— What you will do —
Only the lines that include "Suriye" should be copied from the data below.

— Exercise materials —
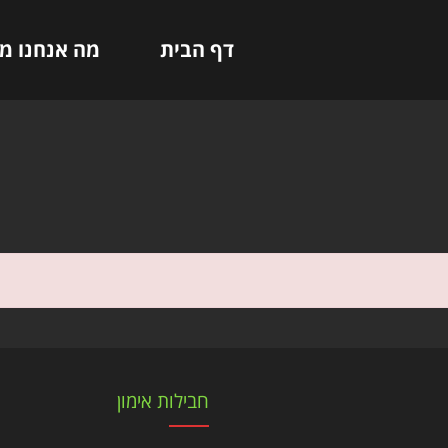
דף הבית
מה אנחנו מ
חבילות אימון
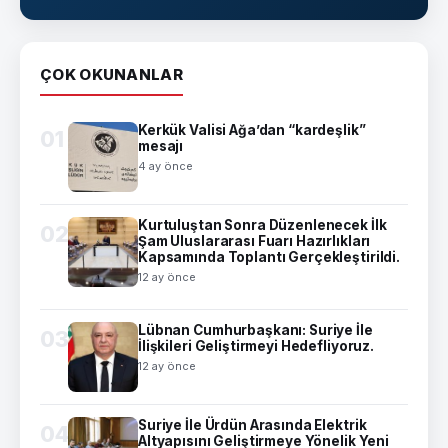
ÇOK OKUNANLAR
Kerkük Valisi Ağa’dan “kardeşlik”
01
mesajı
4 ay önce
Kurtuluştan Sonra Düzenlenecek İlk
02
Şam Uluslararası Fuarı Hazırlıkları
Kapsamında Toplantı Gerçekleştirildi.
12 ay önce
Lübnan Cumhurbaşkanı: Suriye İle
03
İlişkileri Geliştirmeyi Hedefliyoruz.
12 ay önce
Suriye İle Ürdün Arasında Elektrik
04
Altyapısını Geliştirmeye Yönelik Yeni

---

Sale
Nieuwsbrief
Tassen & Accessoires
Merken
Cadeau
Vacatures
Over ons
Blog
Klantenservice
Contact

==

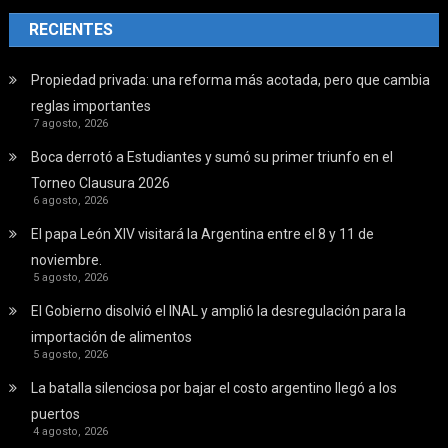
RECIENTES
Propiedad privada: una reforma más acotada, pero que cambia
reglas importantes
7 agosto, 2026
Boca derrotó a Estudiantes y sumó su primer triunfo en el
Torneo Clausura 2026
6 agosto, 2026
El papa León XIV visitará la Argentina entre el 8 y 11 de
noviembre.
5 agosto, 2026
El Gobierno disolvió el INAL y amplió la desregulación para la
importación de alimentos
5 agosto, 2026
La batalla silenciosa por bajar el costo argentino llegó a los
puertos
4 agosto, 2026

— Response to this task —
Lübnan Cumhurbaşkanı: Suriye İle
Suriye İle Ürdün Arasında Elektrik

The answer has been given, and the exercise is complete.